[Data extract — start]

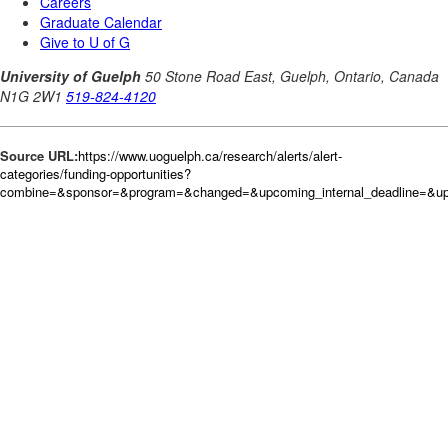
Source URL:
https://www.uoguelph.ca/research/alerts/alert-
categories/funding-opportunities?
combine=&sponsor=&program=&changed=&upcoming_internal_deadline=&upc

[Data extract — finish]

Problem to solve
Before you return the listing exactly, strip out its pictures.

Result
Source URL:
https://www.uoguelph.ca/research/alerts/alert-
categories/funding-opportunities?
combine=&sponsor=&program=&changed=&upcoming_internal_deadline=&upc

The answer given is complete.